> _What is required_
The reply should contain the full listing exactly as written and no pictures at all.

> _Dataset records_
>>>>

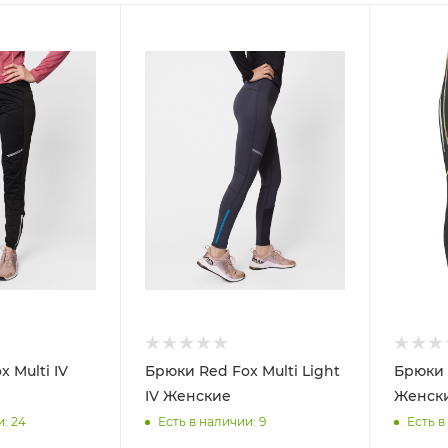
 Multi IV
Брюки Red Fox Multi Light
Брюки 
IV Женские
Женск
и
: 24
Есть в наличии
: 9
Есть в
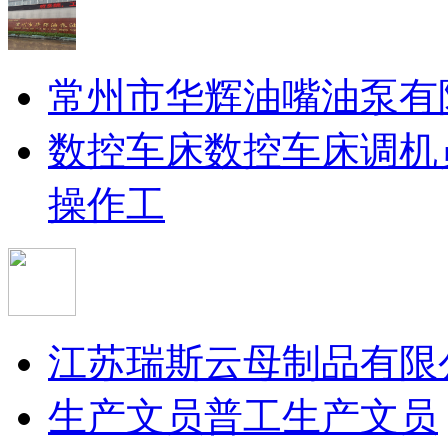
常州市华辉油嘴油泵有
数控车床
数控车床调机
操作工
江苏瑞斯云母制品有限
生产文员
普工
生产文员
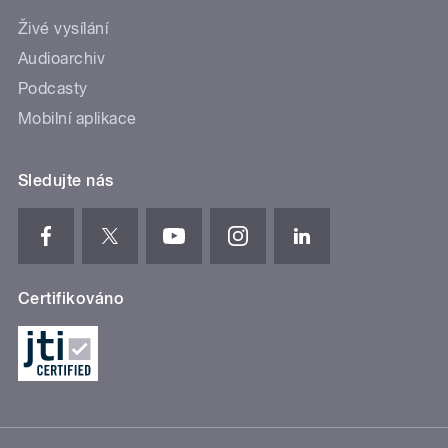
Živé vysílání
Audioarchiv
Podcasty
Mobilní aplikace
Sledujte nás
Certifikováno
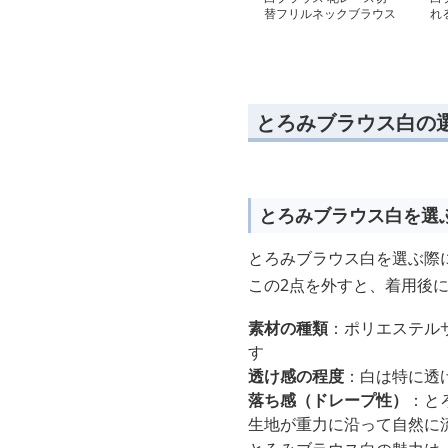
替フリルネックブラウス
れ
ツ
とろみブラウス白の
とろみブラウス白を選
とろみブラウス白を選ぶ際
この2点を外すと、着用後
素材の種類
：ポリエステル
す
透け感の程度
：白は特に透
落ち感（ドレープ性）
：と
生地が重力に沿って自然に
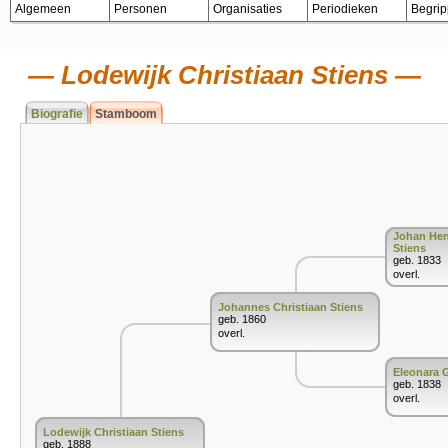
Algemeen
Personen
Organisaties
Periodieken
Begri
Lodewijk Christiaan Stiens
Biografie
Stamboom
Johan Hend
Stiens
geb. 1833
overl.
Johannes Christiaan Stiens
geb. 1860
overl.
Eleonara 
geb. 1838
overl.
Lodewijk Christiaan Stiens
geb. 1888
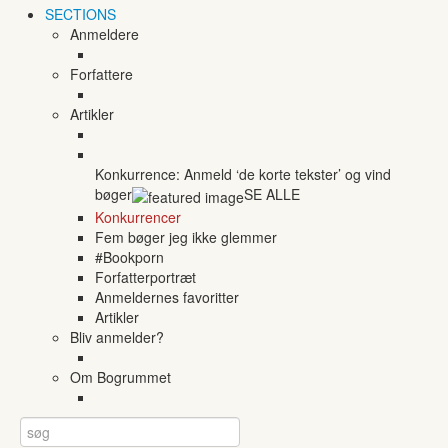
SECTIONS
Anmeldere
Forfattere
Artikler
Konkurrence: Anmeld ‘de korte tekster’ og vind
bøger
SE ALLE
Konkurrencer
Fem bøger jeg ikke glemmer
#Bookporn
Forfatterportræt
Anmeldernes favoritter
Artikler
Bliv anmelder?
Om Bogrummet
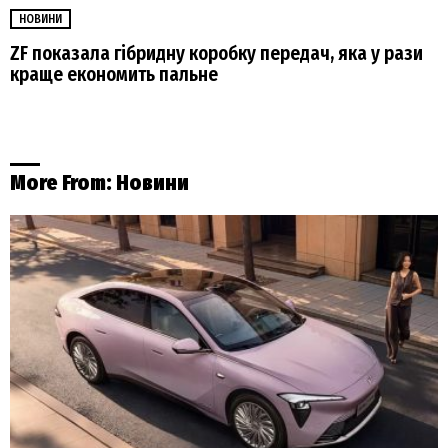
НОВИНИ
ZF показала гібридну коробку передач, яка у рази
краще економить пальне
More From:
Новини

<<<<

> _Exercise output_
 Multi IV
Брюки Red Fox Multi Light
Брюки 
IV Женские
Женск
и
: 24
Есть в наличии
: 9
Есть в
常州市华辉油嘴油泵有
数控车床
数控车床调机
操作工
江苏瑞斯云母制品有限
生产文员
普工
生产文员
Živé vysílání
Audioarchiv
Podcasty
Mobilní aplikace
Sledujte nás
Certifikováno
替フリルネックブラウス
れ
ツ
とろみブラウス白の
とろみブラウス白を選
とろみブラウス白を選ぶ際
この2点を外すと、着用後
素材の種類
：ポリエステル
す
透け感の程度
：白は特に透
落ち感（ドレープ性）
：と
生地が重力に沿って自然に
Algemeen
Personen
Organisaties
Periodieken
Begri
Lodewijk Christiaan Stiens
Biografie
Stamboom
Johan Hend
Stiens
geb. 1833
overl.
Johannes Christiaan Stiens
geb. 1860
overl.
Eleonara 
geb. 1838
overl.
Lodewijk Christiaan Stiens
geb. 1888
SECTIONS
Anmeldere
Forfattere
Artikler
Konkurrence: Anmeld ‘de korte tekster’ og vind
bøger
SE ALLE
Konkurrencer
Fem bøger jeg ikke glemmer
#Bookporn
Forfatterportræt
Anmeldernes favoritter
Artikler
Bliv anmelder?
Om Bogrummet
НОВИНИ
ZF показала гібридну коробку передач, яка у рази
краще економить пальне
More From:
Новини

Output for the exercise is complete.